The task: Begin with the line that has "improve production efficiency and product". Give it and every line after it again, exactly, through the end of the entries below.

Stored data Block Start

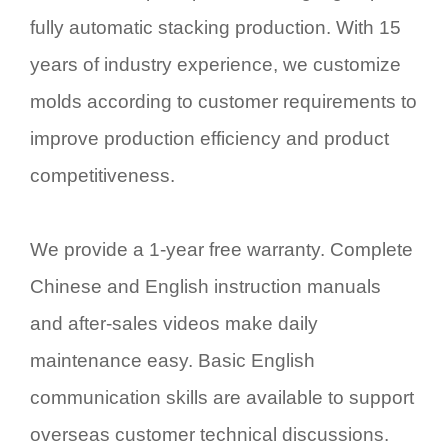
fully automatic stacking production. With 15
years of industry experience, we customize
molds according to customer requirements to
improve production efficiency and product
competitiveness.
We provide a 1-year free warranty. Complete
Chinese and English instruction manuals
and after-sales videos make daily
maintenance easy. Basic English
communication skills are available to support
overseas customer technical discussions.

Stored data Block End

Written answer:
improve production efficiency and product
competitiveness.
We provide a 1-year free warranty. Complete
Chinese and English instruction manuals
and after-sales videos make daily
maintenance easy. Basic English
communication skills are available to support
overseas customer technical discussions.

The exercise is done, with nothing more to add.